Во-первых, в 1991 году встали все заводы, в том числе и очистные сооружения. Мощная струя выбросов исчезла, и яму за два года подзанесло песком. Возле дома исчез весь чебак и хищник, и пришлось ездить за пять километров под железнодорожный мост, где водовороты у свай привлекают рыбу. В 1993 году под мост приехали пришлые и электроудочками побили все, что можно, включая малька. Река опустела. Остались только проходные рыбы – сиг, кета, но и на них нашлась управа. В 1996 году китайцы построили на берегу Амура химический завод, где фенол постоянно сбрасывается в воду без очистки. Теперь, если поймать в Бире сига или кету, то она имеет запах фенола и покрыта химическими язвами.
23 августа 2000 года я проснулся в дедовом доме в пять утра, выпил парного молока с черным хлебом и пошел к яме. Я закинул удочку и долго и удивленно смотрел на поплавок, как он спокойно и невозмутимо стремит куда-то, никому не нужный. И было непонятно, то ли люди так изменили время, или это время так поменяло людей.
НИЧЕГО НЕ ИЗМЕНИЛОСЬ
Однажды я размышлял над собственной судьбой и понял, что с восемнадцатого века ничего не изменилось.
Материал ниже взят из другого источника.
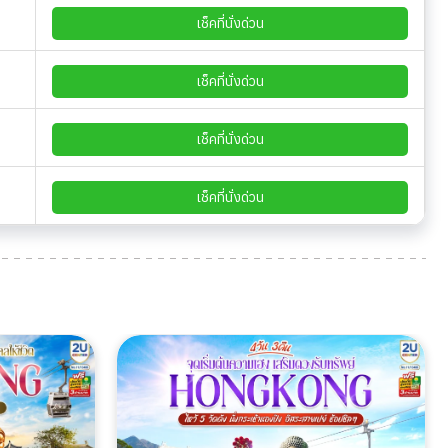
เช็คที่นั่งด่วน
เช็คที่นั่งด่วน
เช็คที่นั่งด่วน
เช็คที่นั่งด่วน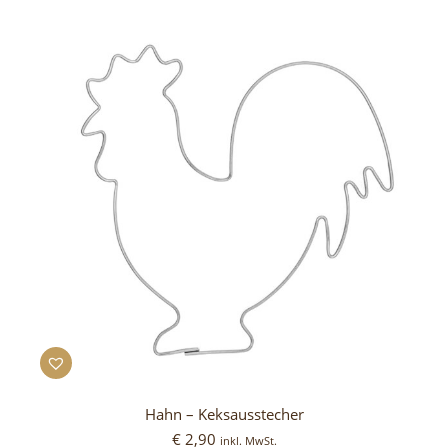
Hahn – Keksausstecher
€
2,90
inkl. MwSt.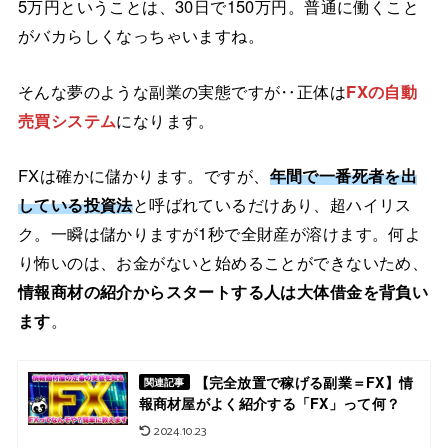
5万円ということは、30日で150万円。普通に働くこと
がバカらしくなっちゃいますね。
そんな夢のような副業の実態ですが‥正体は
FXの自動
売買システム
になります。
FXは確かに儲かります。ですが、
年間で一番死者を出
している投資法
と呼ばれているだけあり、超ハイリス
ク。一瞬は儲かりますが1秒で全財産が溶けます。何よ
り怖いのは、お金がないと始めることができないため、
情報商材の紹介からスタートする人は大体借金を背負い
ます
。
【完全放置で稼げる副業＝FX】情
関連記事
報商材屋がよく紹介する「FX」って何？
2024.10.23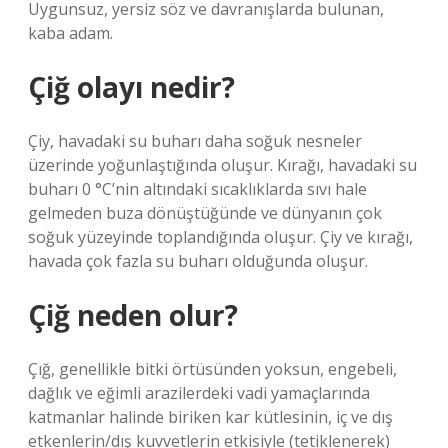
Uygunsuz, yersiz söz ve davranışlarda bulunan,
kaba adam.
Çiğ olayı nedir?
Çiy, havadaki su buharı daha soğuk nesneler
üzerinde yoğunlaştığında oluşur. Kırağı, havadaki su
buharı 0 °C’nin altındaki sıcaklıklarda sıvı hale
gelmeden buza dönüştüğünde ve dünyanın çok
soğuk yüzeyinde toplandığında oluşur. Çiy ve kırağı,
havada çok fazla su buharı olduğunda oluşur.
Çiğ neden olur?
Çığ, genellikle bitki örtüsünden yoksun, engebeli,
dağlık ve eğimli arazilerdeki vadi yamaçlarında
katmanlar halinde biriken kar kütlesinin, iç ve dış
etkenlerin/dış kuvvetlerin etkisiyle (tetiklenerek)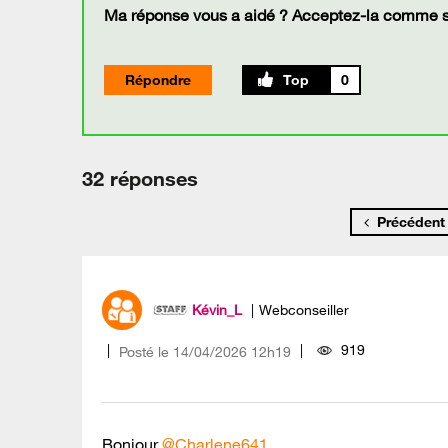
Ma réponse vous a aidé ? Acceptez-la comme so
Répondre
0
32 réponses
Précédent
Kévin_L
Webconseiller
919
Posté le
‎14/04/2026
12h19
Bonjour
@Charlene641
,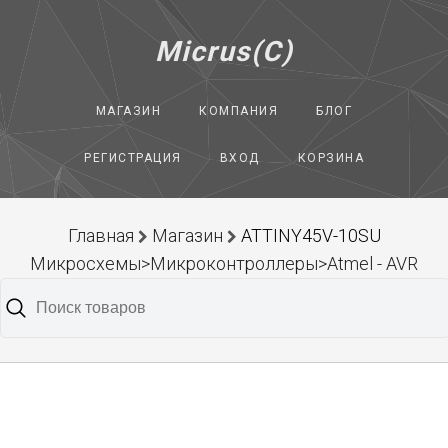
Micrus(C)
МАГАЗИН
КОМПАНИЯ
БЛОГ
РЕГИСТРАЦИЯ
ВХОД
КОРЗИНА
Главная
Магазин
ATTINY45V-10SU
Микросхемы>Микроконтроллеры>Atmel - AVR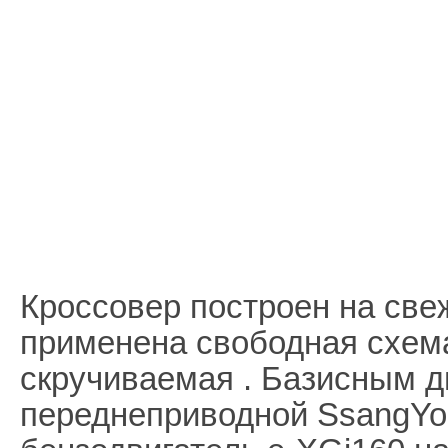
Кроссовер построен на све
применена свободная схема
скручиваемая . Базисным д
переднеприводной SsangYong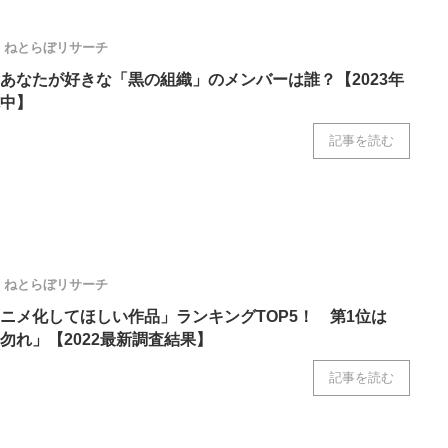
ねとらぼリサーチ
あなたが好きな「黒の組織」のメンバーは誰？【2023年
中】
記事を読む
ねとらぼリサーチ
ニメ化してほしい作品」ランキングTOP5！ 第1位は
勿れ」【2022最新調査結果】
記事を読む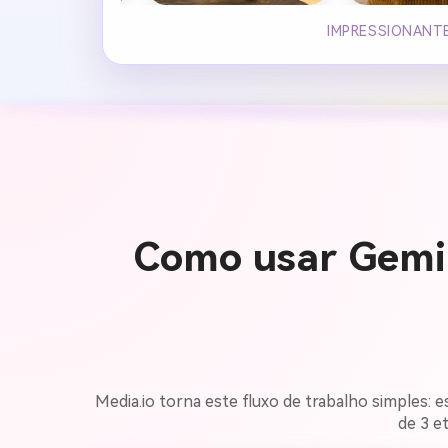
IMPRESSIONANTE
Como usar Gemi
Media.io torna este fluxo de trabalho simples: e
de 3 e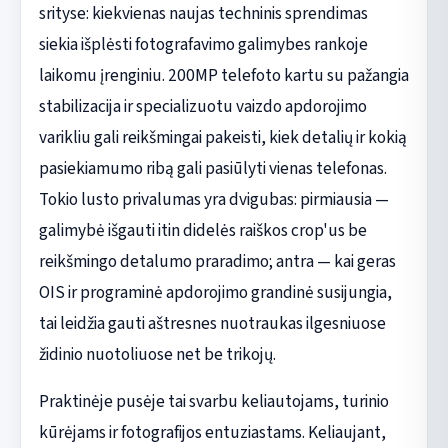
srityse: kiekvienas naujas techninis sprendimas
siekia išplėsti fotografavimo galimybes rankoje
laikomu įrenginiu. 200MP telefoto kartu su pažangia
stabilizacija ir specializuotu vaizdo apdorojimo
varikliu gali reikšmingai pakeisti, kiek detalių ir kokią
pasiekiamumo ribą gali pasiūlyti vienas telefonas.
Tokio lusto privalumas yra dvigubas: pirmiausia —
galimybė išgauti itin didelės raiškos crop'us be
reikšmingo detalumo praradimo; antra — kai geras
OIS ir programinė apdorojimo grandinė susijungia,
tai leidžia gauti aštresnes nuotraukas ilgesniuose
židinio nuotoliuose net be trikojų.
Praktinėje pusėje tai svarbu keliautojams, turinio
kūrėjams ir fotografijos entuziastams. Keliaujant,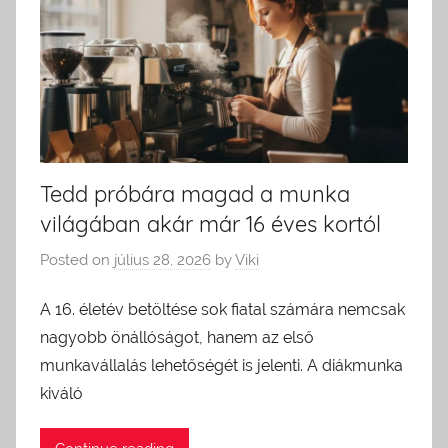
Tedd próbára magad a munka
világában akár már 16 éves kortól
Posted on
július 28, 2026
by
Viki
A 16. életév betöltése sok fiatal számára nemcsak
nagyobb önállóságot, hanem az első
munkavállalás lehetőségét is jelenti. A diákmunka
kiváló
Мой дальний родственник, крепостной Ефимка, вставал в шесть утра, кормил скотину, завтракал хлебом, молоком и репой и шел к восьми часам на барщину на господский двор, где пыхтел до семи вечера.
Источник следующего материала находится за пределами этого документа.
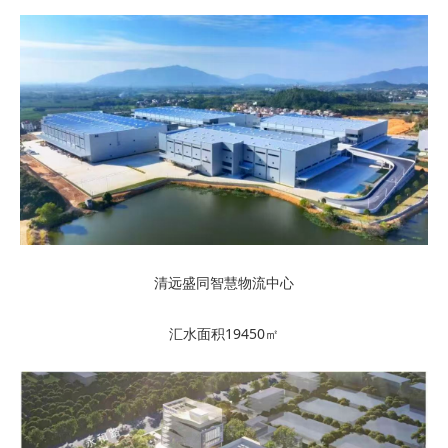
清远盛同智慧物流中心
汇水面积19450㎡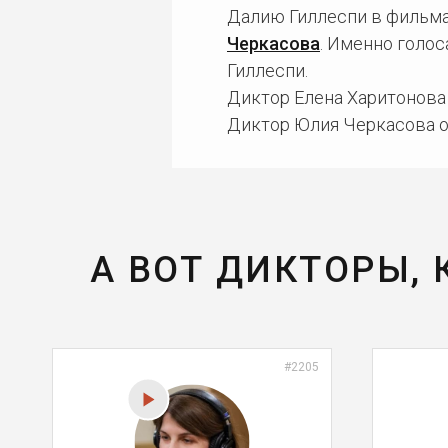
Далию Гиллеспи в фильма
Черкасова
. Именно голо
Гиллеспи.
Диктор Елена Харитонова 
Диктор Юлия Черкасова о
А ВОТ ДИКТОРЫ,
#2205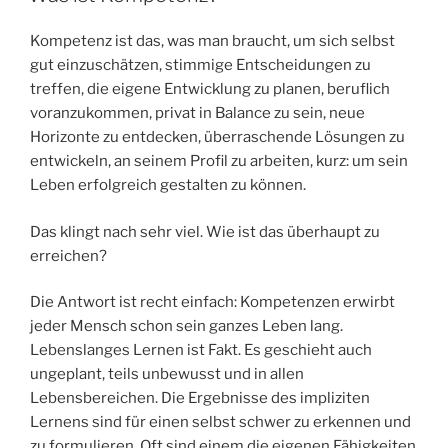
Kompetenz ist das, was man braucht, um sich selbst
gut einzuschätzen, stimmige Entscheidungen zu
treffen, die eigene Entwicklung zu planen, beruflich
voranzukommen, privat in Balance zu sein, neue
Horizonte zu entdecken, überraschende Lösungen zu
entwickeln, an seinem Profil zu arbeiten, kurz: um sein
Leben erfolgreich gestalten zu können.
Das klingt nach sehr viel. Wie ist das überhaupt zu
erreichen?
Die Antwort ist recht einfach: Kompetenzen erwirbt
jeder Mensch schon sein ganzes Leben lang.
Lebenslanges Lernen ist Fakt. Es geschieht auch
ungeplant, teils unbewusst und in allen
Lebensbereichen. Die Ergebnisse des impliziten
Lernens sind für einen selbst schwer zu erkennen und
zu formulieren. Oft sind einem die eigenen Fähigkeiten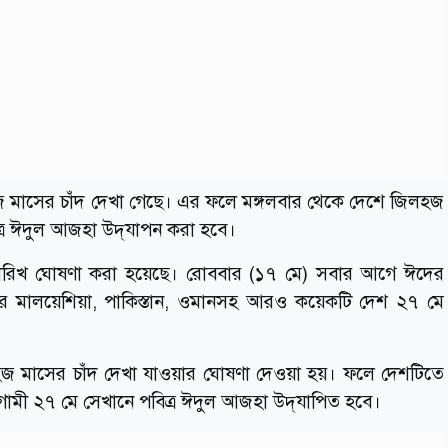
জ মাসের চাঁদ দেখা গেছে। এর ফলে মঙ্গলবার থেকে দেশে জিলহজ
্র ঈদুল আজহা উদ্‌যাপন করা হবে।
 তারিখ ঘোষণা করা হয়েছে। রোববার (১৭ মে) সবার আগে ঈদের
রে মালয়েশিয়া, পাকিস্তান, ওমানসহ আরও কয়েকটি দেশ ২৭ মে
হজ মাসের চাঁদ দেখা যাওয়ার ঘোষণা দেওয়া হয়। ফলে দেশটিতে
মী ২৭ মে সেখানে পবিত্র ঈদুল আজহা উদ্‌যাপিত হবে।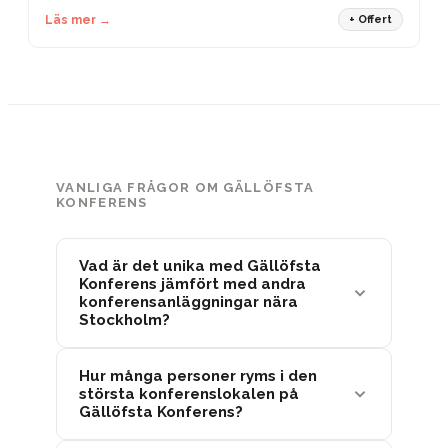
Läs mer →
+ Offert
VANLIGA FRÅGOR OM GÄLLÖFSTA
KONFERENS
Vad är det unika med Gällöfsta
Konferens jämfört med andra
konferensanläggningar nära
Stockholm?
Hur många personer ryms i den
största konferenslokalen på
Gällöfsta Konferens?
Я тоже встаю в шесть утра, гуляю с собакой, кормлю котов, пью кофе, заедая бутербродом, и еду в метро к восьми тридцати в банк, где служу до девяти часов вечера, хотя рабочий день заканчивается в восемнадцать ноль-ноль. Почти каждую субботу я дополнительно выхожу на работу из-за большой загрузки. Правда, мне дадут на старости нищенскую пенсию, но, оглядываясь на исторический процесс, я все равно понимаю, что где-то меня обманули. Ведь в отличие от меня предку Ефимке не обещали либеральные ценности: свободу, равенство и братство, а секли почем зря и грозили кандалами и Сибирью. Это намного более честная эксплуатация, чем эксплуатация, применяемая ко мне, когда я думаю, что свободен, а на самом деле работаю как ослик. Встаю на рассвете и хожу по кругу, таща за собой тележку.
ФУТБОЛ
Когда мне было семнадцать лет, мы играли возле университета в футбол. Приходили с утра в хоккейную коробку, собирали людей со всех окрестностей и рубились на вылет до темноты.
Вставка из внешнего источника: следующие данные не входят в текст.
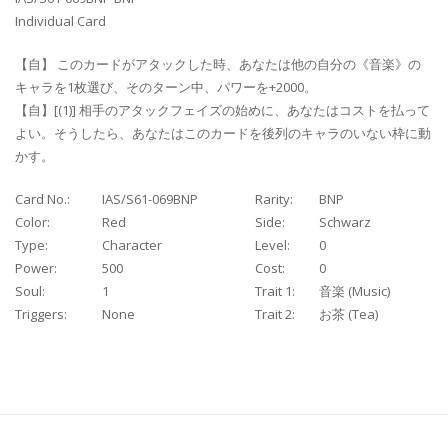
Individual Card
【自】 このカードがアタックした時、あなたは他の自分の《音楽》の
キャラを1枚選び、そのターン中、パワーを+2000。
【自】[(1)] 相手のアタックフェイズの始めに、あなたはコストを払って
よい。そうしたら、あなたはこのカードを後列のキャラのいない枠に動
かす。
Card No.:
IAS/S61-069BNP
Rarity:
BNP
Color:
Red
Side:
Schwarz
Type:
Character
Level:
0
Power:
500
Cost:
0
Soul:
1
Trait 1:
音楽 (Music)
Triggers:
None
Trait 2:
お茶 (Tea)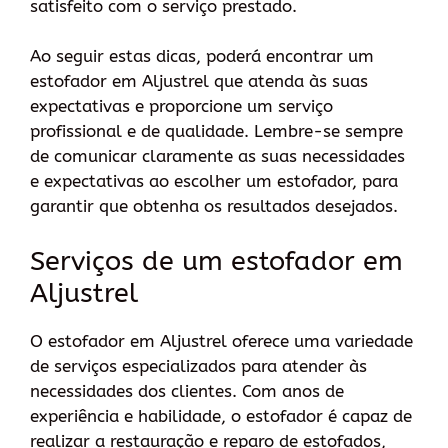
satisfeito com o serviço prestado.
Ao seguir estas dicas, poderá encontrar um
estofador em Aljustrel que atenda às suas
expectativas e proporcione um serviço
profissional e de qualidade. Lembre-se sempre
de comunicar claramente as suas necessidades
e expectativas ao escolher um estofador, para
garantir que obtenha os resultados desejados.
Serviços de um estofador em
Aljustrel
O estofador em Aljustrel oferece uma variedade
de serviços especializados para atender às
necessidades dos clientes. Com anos de
experiência e habilidade, o estofador é capaz de
realizar a restauração e reparo de estofados,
В командах были студенты и преподаватели, негры из “Патриса Лумумбы”, рабочие с завода имени Хруничева, конторские государственных учреждений, вьетнамцы с Измайловского рынка, женщины, милиционеры отделения № 12 и просто люди.
Мы бегали толпой по полю и кричали: “Подавай!” или “Дай пас!” или “Бей!”, а когда партнер мазал, то орали друг на друга и даже пихались в грудь.
Больше всех доставалось Юре. Ему было пятьдесят лет, и он недобегал и опаздывал, потому что скорость была не та. Но мы, молодые, все равно Юру ругали, хотя он мог дать в ноги с закрытыми глазами передачу в любую точку поля и часто благодаря Юре выигрывались самые тяжелые матчи.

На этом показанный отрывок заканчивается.